Abstract

The authors prospectively evaluated optimized multiphase high-resolution (HR) Gadolinium (Gd)-enhanced three-dimensional (3D) magnetic resonance (MR) angiography and standard two-dimensional (2D) time-of-flight (TOF) MR angiography for their ability to delineate distal calf and pedal vessels. Twelve patients (20 limbs) with limb-threatening peripheral arterial occlusive disease underwent HR Gd-enhanced and 2D TOF MR angiography to identify targets for distal bypass. Imaging of the region of the ankle and foot was performed on a 1.5 T system with a head coil.
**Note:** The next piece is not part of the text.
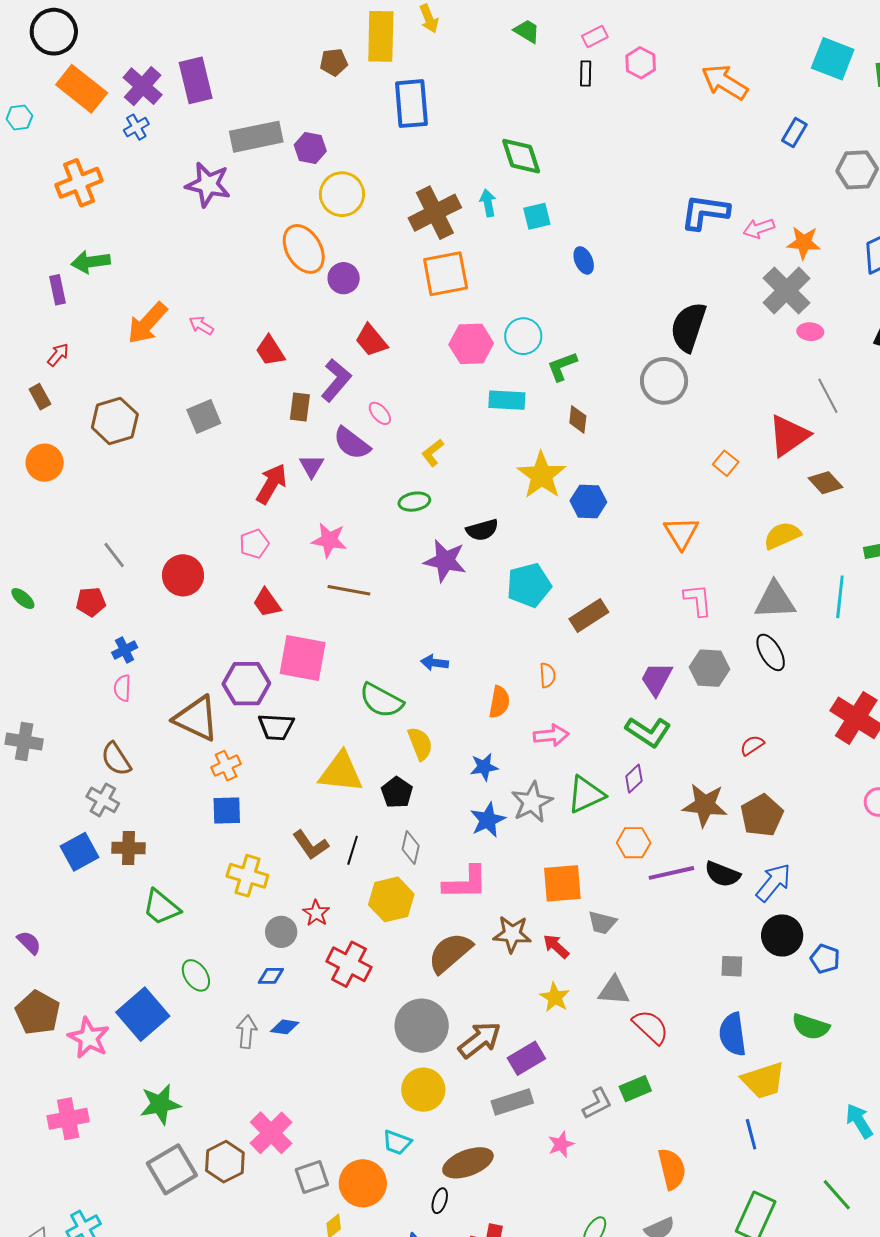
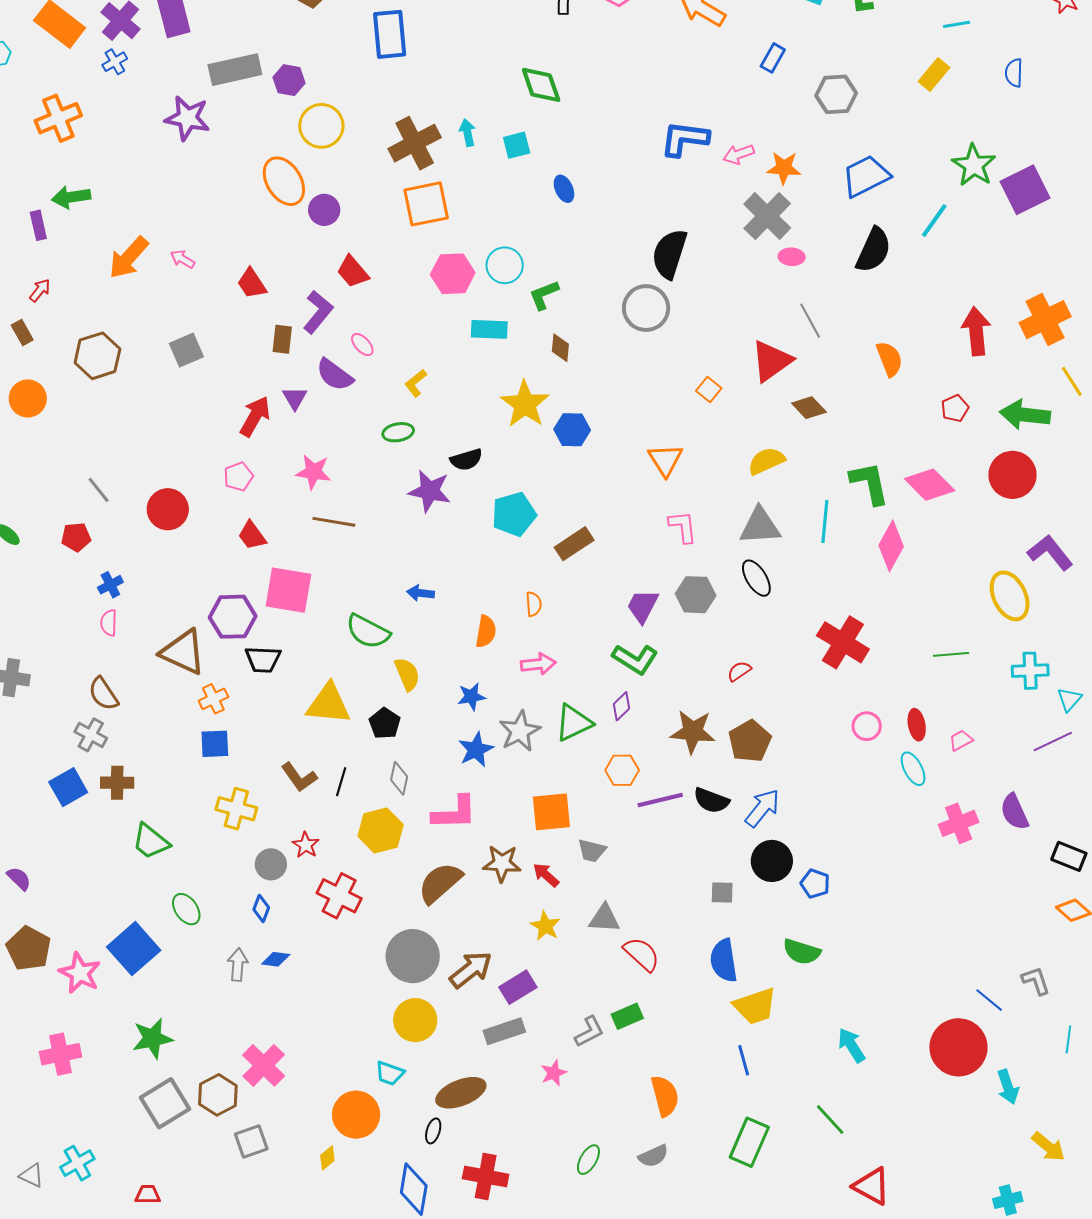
green diamond: (521, 156) -> (541, 85), moved
blue diamond: (271, 976) -> (261, 908), turned -68
gray square: (312, 1177) -> (251, 1142), moved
A standard 2D TOF MR angiography sequence was performed first. The HR Gd-enhanced MR angiography sequence was then performed after injection of 0.01-0.2 mmol/kg of gadodiamide, allowing the acquisition of multiple consecutive coronal partitions, each in 18-25 seconds. Two experienced angiographers independently analyzed both studies. Comparison with intraoperative conventional angiography was available in 10 limbs. HR Gd-enhanced MR angiography allowed significantly faster imaging time (P <.0001) and larger coverage area (P <.0001) than 2D TOF MR angiography. All segments seen on 2D TOF MR angiography were visualized on HR Gd MR angiography, and significantly more suitable targets were seen well on HR Gd-enhanced MR angiography than on 2D TOF MR angiography (mean targets per limb: 3.9 +/- 1.9 vs 2.6 +/- 1.5, respectively; P =.02). In addition, HR Gd-enhanced MR angiography allowed better visualization of the arcuate pedal branch than 2D TOF MR angiography (P <.0001). Excellent correlation was demonstrated between HR Gd-enhanced MR angiography and intraoperative angiography in 29 segments (binary similarity coefficient, 0.90). A significantly higher percentage of artifacts adversely affected image interpretation with 2D TOF MR angiography than with HR Gd-enhanced MR angiography (14 limbs vs five limbs, P <.001). Artifacts on HR Gd-enhanced MR angiography included suboptimal mask in two limbs, venous contamination in one patient (two limbs), and motion artifact in one limb, although the studies remained diagnostic in all cases. HR Gd-enhanced MR angiography identified more distal target vessels with greater confidence than 2D TOF MR angiography. Optimized HR Gd-enhanced MR angiography may replace 2D TOF MR angiography as the gold standard examination for evaluation of distal runoff.